Matt Lynch, Principal, Tiburon Strategic Advisors
What he’s offering really is a way for advisors to share expenses and get a better payout. But it’s difficult to deliver value to advisors when you have a relatively small branch, especially if he doesn’t want to provide training. And, while he probably could attract advisors who have been pushed out by wirehouses, the risk he’s taking on—it’s not an exciting business model.
He has to make a decision about whether he wants to significantly increase his own practice or build an organization that provides an environment of outstanding service advisors would be attracted to. He can’t do both. The competition is out there providing business development assistance and training or marketing support.
If he’s going to focus on recruiting fee-based advisors, he should start associating with organizations where these people are, like the local chapter of the FPA, and attend industry meetings where he can interact with the type of advisor he wants to recruit. But he has to be clear about his overall value proposition. He should pinpoint the five or six things advisors need to be successful and how he can deliver them.
In terms of his own business development, the best thing is to leverage existing contacts, perhaps to cultivate attorneys and CPAs for referrals.

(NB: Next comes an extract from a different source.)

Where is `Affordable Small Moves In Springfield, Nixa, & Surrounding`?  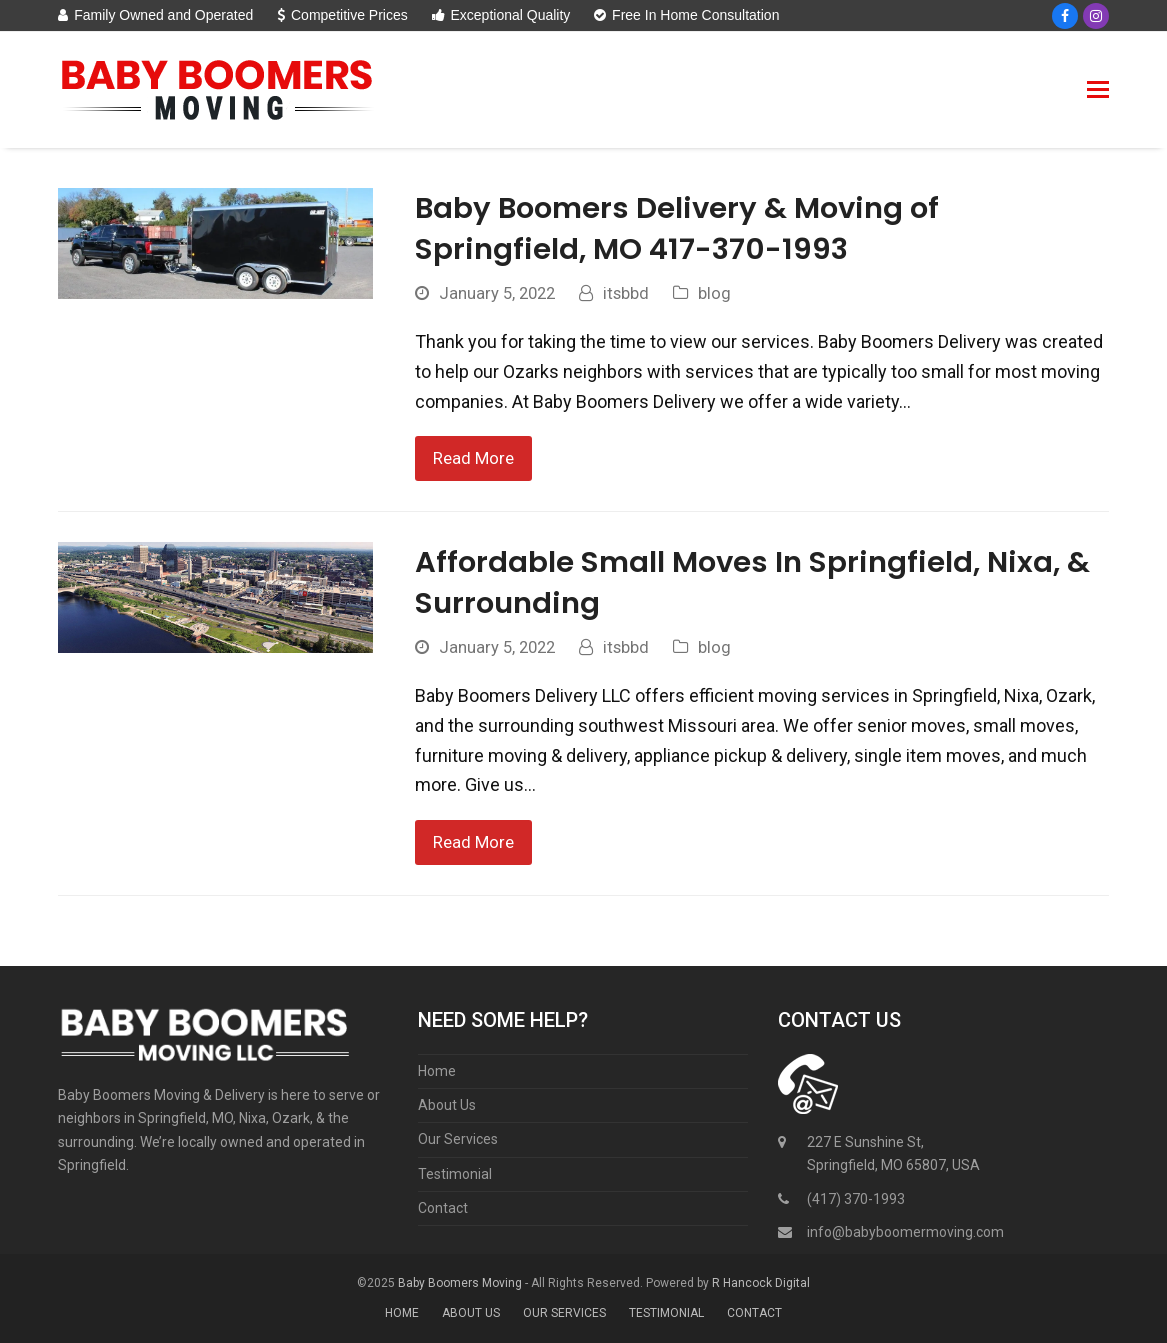 Affordable Small Moves In Springfield, Nixa, & Surrounding is located at coordinates (752, 582).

The insurance organizations he works with might refer clients they’ve done estate planning for. But he also has to look at competitors that are doing well and the service model their clients respond to. A fee-based business for high net-worth clients requires a different business model.

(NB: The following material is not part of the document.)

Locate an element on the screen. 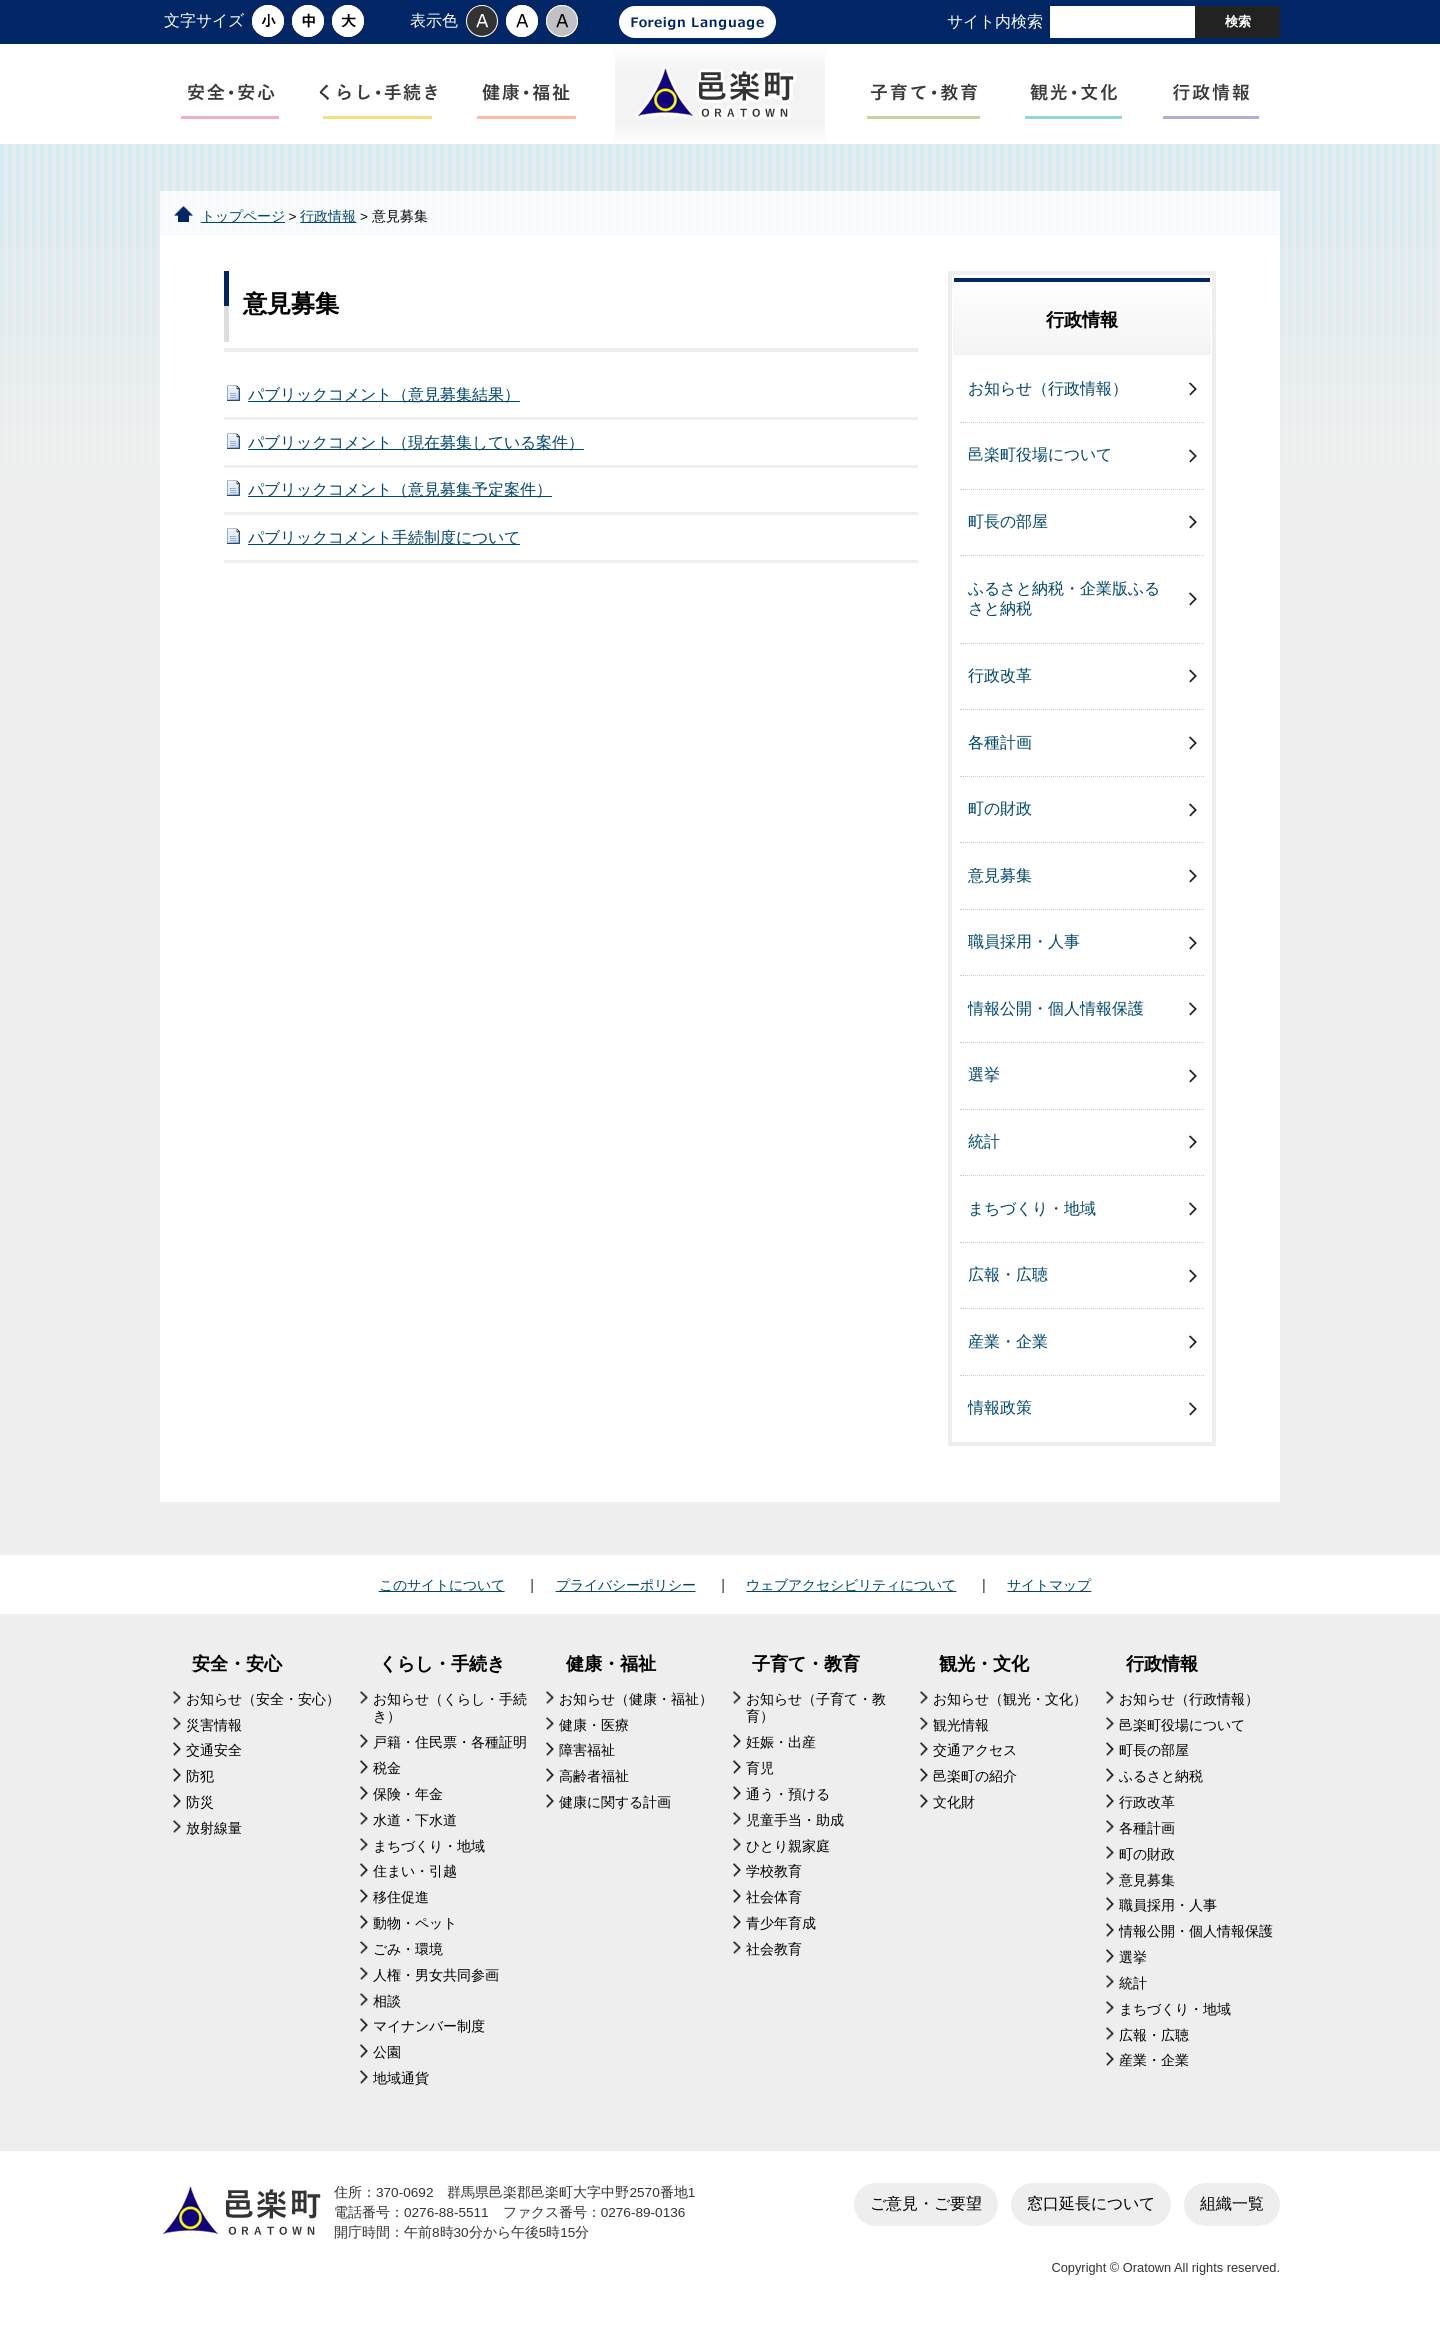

Hellen Davis, CEO and co-founder, Indaba Global
Just taking a share of the person’s revenues for sitting in an office is not going to be a good proposition. He has to be able to put together an attractive value proposition. Look at it from their perspective: If he were them, what would he want?
People don’t like uncertainty. For that reason, he has to cap it out. That is, they would do a shared office arrangement, and he would cap the percentage of the business he’d take.
As important, he has two choices. He can team up with like-minded people. Where that becomes lucrative is in joint work, something he hasn’t talked about. Or, he can have advisors with different specialties working together. In that case, if advisors send a client to him, he would take the lion’s share for what he does best, and the other people would take the lion’s share for what they do best. And maybe there’s a 10 to 20 percent referral fee, up to a certain cap.
If he goes after small producers, one part of the value proposition would be combining them into a group. You can get a very good payout if you work under one umbrella.